“You are a welcome as an apostle of peace in an age when in an increasingly interdependent world, peace is a much needed voice among us all,” said Mr. Rudd.
“You are welcome as a voice of hope at a time in our planet’s dealings when hope is most needed of all. You are also welcome as a voice for the world’s poor,” he added.
The Pope then delivered a message to the modest crowd who lined the courtyard where the members of the Royal Australian Navy, Army and Airforce had assembled in a cross like formation.
“Ever since the first World Youth Day in 1986, it has been evident that vast numbers of young people appreciate the opportunity to come together to deepen their faith in Christ and to learn more about their Christian faith.”
He described the pilgrims as people who “long to hear the word of God… and take part in an event which brings into focus the high ideals that inspire them... [who] return home filled with hope and renewed in their resolve to contribute to the building of a better world.”
The Pope also used his message to praise the Australian government for its moves to promote reconciliation and its relationship with the Indigenous people of Australia.
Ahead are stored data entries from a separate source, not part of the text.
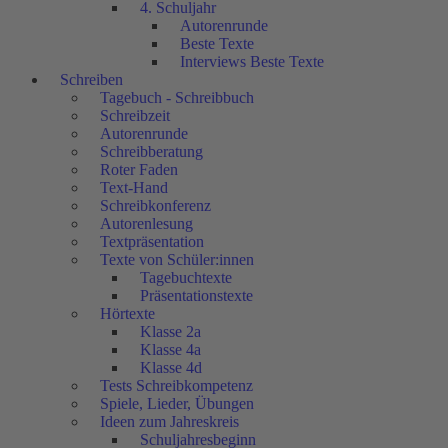
4. Schuljahr
Autorenrunde
Beste Texte
Interviews Beste Texte
Schreiben
Tagebuch - Schreibbuch
Schreibzeit
Autorenrunde
Schreibberatung
Roter Faden
Text-Hand
Schreibkonferenz
Autorenlesung
Textpräsentation
Texte von Schüler:innen
Tagebuchtexte
Präsentationstexte
Hörtexte
Klasse 2a
Klasse 4a
Klasse 4d
Tests Schreibkompetenz
Spiele, Lieder, Übungen
Ideen zum Jahreskreis
Schuljahresbeginn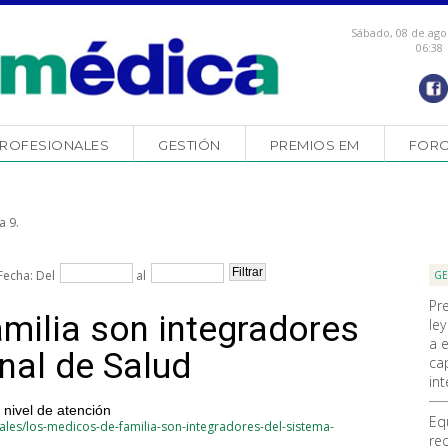
Sábado, 08 de ago
06:38
ROFESIONALES
GESTIÓN
PREMIOS EM
FOR
a 9.
Fecha: Del
al
GE
Pr
milia son integradores
ley
a 
nal de Salud
ca
int
r nivel de atención
Eq
ales/los-medicos-de-familia-son-integradores-del-sistema-
re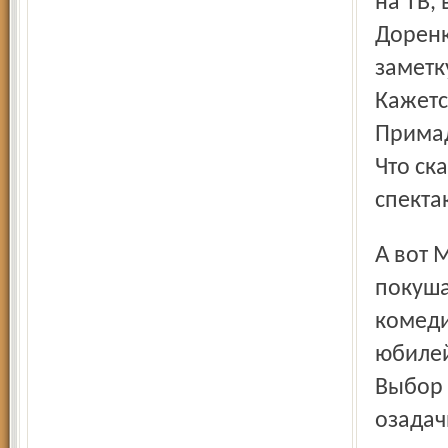
на ТВ,
Доренк
заметк
Кажетс
Примад
Что ска
спекта
А вот МХАТ имени Чехова в Ярославле на классику и не
покуша
комеди
юбилей
Выбор 
озадач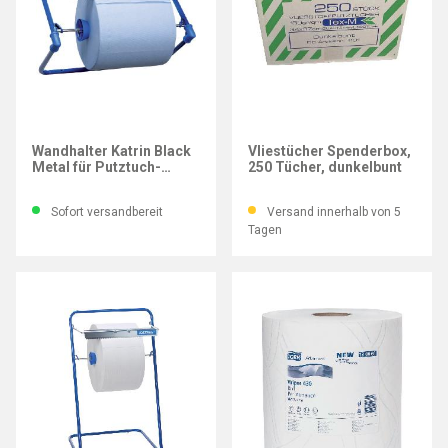
KATRIN®
Wandhalter Katrin Black
Vliestücher Spenderbox,
Metal für Putztuch-
250 Tücher, dunkelbunt
Großrollen
Sofort versandbereit
Versand innerhalb von 5
Tagen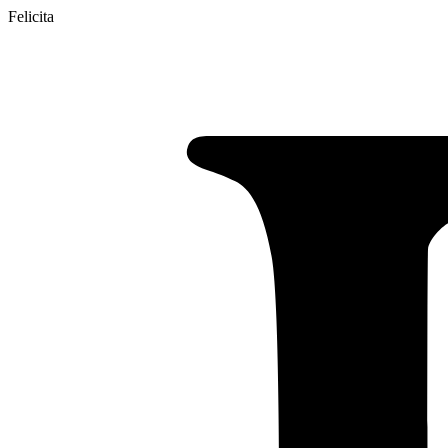
Felicita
“Thanks to the Australian Government’s courageous decision to acknowledge the injustices committed against the indigenous peoples, the Aborigines and Torres Strait Islanders.”
Pope Benedict also spoke of the contribution of European Catholics to the building of the Australian nation “particularly in the fields of education and healthcare.”
He made special mention of the Blessed Mary MacKillop, whose tomb the Pope prayed at immediately after the official welcome.
“I know that her perseverance in the face of adversity, her plea for justice on behalf of those unfairly treated and her practical example of holiness have become a source of inspiration for all Australians.”
“In today’s more secular environment, the Catholic community continues to make an important contribution to national life, not only through education and healthcare, but especially by highlighting the spiritual dimension of the questions that feature prominently in contemporary debate.”
The care of the environment was also part of the Pope’s message, where he said it is “appropriate to reflect upon the kind of world we are handing on to future generations.”
“In the words of your national anthem, this land ‘abounds in nature’s gifts, of beauty rich and rare…The wonder of God’s creation reminds us of the need to protect the environment and to exercise responsibility stewardship of the goods of the earth.”
Several cardinals of the Australian Catholic Church together with the representatives of the Maronite Church, were also present to greet the Pope.
Before the Pope’s departure, two young students from an Australian Catholic School approached the Pontiff and gave him a bunch of ‘poseys,’ a small bouquet of flowers.
At the conclusion of the welcome ceremony, the Pope visited the Mary MacKillop Chapel in North Sydney, where he was introduced to the leaders of the order of nuns founded by her.
Tens of thousands of Sydneysiders are expected to line the harbour and city streets to catch a glimpse and welcome the Pope as the papal motorcade travels to Barangaroo Wharf to deliver his first message to the pilgrims.
.- The Prime Minister of Australia Kevin Rudd and Governor General, Major General Michael Jeffery, Australia’s head of State, extended a warm welcome to the Pope at a formal ceremony held on the lawn of Sydney’s Government House this morning following a 21-gun salute and an inspection of the Federation Guard.